::: RECORDS TO PROCESS

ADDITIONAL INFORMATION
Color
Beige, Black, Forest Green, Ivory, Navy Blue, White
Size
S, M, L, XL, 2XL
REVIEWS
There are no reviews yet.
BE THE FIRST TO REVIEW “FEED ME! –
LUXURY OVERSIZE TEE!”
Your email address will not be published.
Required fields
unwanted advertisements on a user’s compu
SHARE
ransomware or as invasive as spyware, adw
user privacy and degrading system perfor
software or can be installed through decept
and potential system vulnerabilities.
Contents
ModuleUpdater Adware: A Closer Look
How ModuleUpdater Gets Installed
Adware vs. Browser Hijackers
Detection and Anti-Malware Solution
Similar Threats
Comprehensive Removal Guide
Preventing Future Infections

::::::
::: RECORDS TO PROCESS

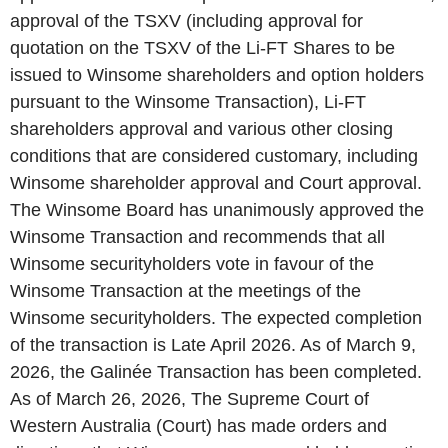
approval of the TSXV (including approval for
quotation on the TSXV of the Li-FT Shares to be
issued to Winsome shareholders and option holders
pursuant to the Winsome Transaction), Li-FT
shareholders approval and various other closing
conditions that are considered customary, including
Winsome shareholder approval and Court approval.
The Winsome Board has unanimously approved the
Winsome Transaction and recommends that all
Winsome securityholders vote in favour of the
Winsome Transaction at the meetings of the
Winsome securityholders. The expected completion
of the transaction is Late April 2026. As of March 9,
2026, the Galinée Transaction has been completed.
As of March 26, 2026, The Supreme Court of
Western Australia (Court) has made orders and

::::::
::: RECORDS TO PROCESS

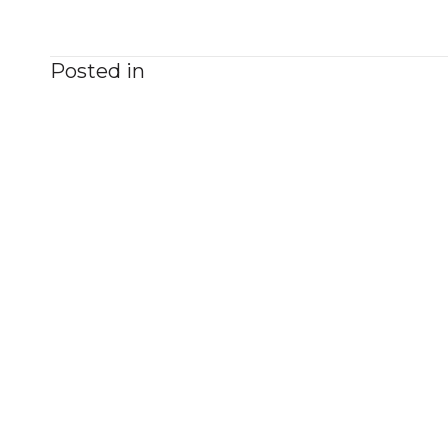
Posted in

::::::

§ **ACTIVITY**: Print exactly the lines above from the one with "There are no reviews yet." to the one with "Preventing Future Infections", including both.

§ **FINISHED EXERCISE**:
There are no reviews yet.
BE THE FIRST TO REVIEW “FEED ME! –
LUXURY OVERSIZE TEE!”
Your email address will not be published.
Required fields
unwanted advertisements on a user’s compu
SHARE
ransomware or as invasive as spyware, adw
user privacy and degrading system perfor
software or can be installed through decept
and potential system vulnerabilities.
Contents
ModuleUpdater Adware: A Closer Look
How ModuleUpdater Gets Installed
Adware vs. Browser Hijackers
Detection and Anti-Malware Solution
Similar Threats
Comprehensive Removal Guide
Preventing Future Infections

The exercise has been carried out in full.